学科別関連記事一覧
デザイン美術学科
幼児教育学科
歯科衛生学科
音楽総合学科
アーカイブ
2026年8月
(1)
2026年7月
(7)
...
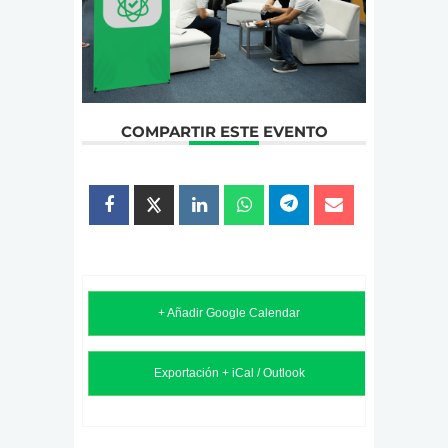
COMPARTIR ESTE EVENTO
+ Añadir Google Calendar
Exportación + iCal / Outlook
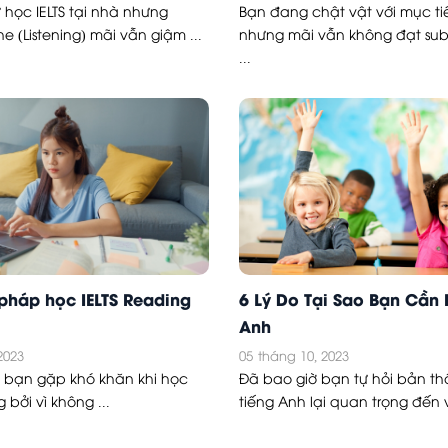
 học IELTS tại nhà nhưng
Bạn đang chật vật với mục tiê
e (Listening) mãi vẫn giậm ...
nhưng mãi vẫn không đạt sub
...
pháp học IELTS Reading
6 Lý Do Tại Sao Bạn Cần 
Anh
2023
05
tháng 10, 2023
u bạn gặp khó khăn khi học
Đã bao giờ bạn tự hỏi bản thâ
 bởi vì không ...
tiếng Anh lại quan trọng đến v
* * *
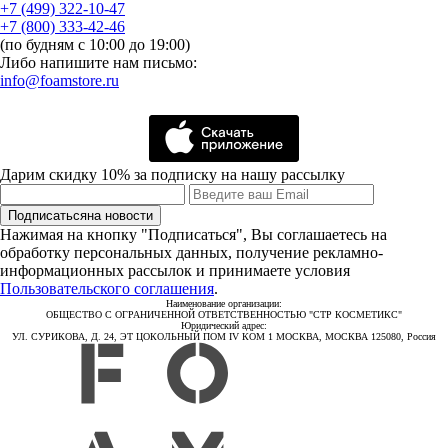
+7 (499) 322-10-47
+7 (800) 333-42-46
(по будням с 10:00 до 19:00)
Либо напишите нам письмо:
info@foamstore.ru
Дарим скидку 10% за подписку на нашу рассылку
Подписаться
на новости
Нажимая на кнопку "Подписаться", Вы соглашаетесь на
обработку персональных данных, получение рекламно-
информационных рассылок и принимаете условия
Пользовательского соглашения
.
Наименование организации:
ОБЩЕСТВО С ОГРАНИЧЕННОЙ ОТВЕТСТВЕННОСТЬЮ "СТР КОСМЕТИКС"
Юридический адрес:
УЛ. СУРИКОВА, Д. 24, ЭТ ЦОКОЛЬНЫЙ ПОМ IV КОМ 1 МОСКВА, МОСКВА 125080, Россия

### WHAT TO DO
Retype exactly, and only, the lines above from the one where "обработку персональных данных, получение" occurs up to and including the one where "УЛ. СУРИКОВА, Д." occurs.

### ANSWER SPACE
обработку персональных данных, получение рекламно-
информационных рассылок и принимаете условия
Пользовательского соглашения
.
Наименование организации:
ОБЩЕСТВО С ОГРАНИЧЕННОЙ ОТВЕТСТВЕННОСТЬЮ "СТР КОСМЕТИКС"
Юридический адрес:
УЛ. СУРИКОВА, Д. 24, ЭТ ЦОКОЛЬНЫЙ ПОМ IV КОМ 1 МОСКВА, МОСКВА 125080, Россия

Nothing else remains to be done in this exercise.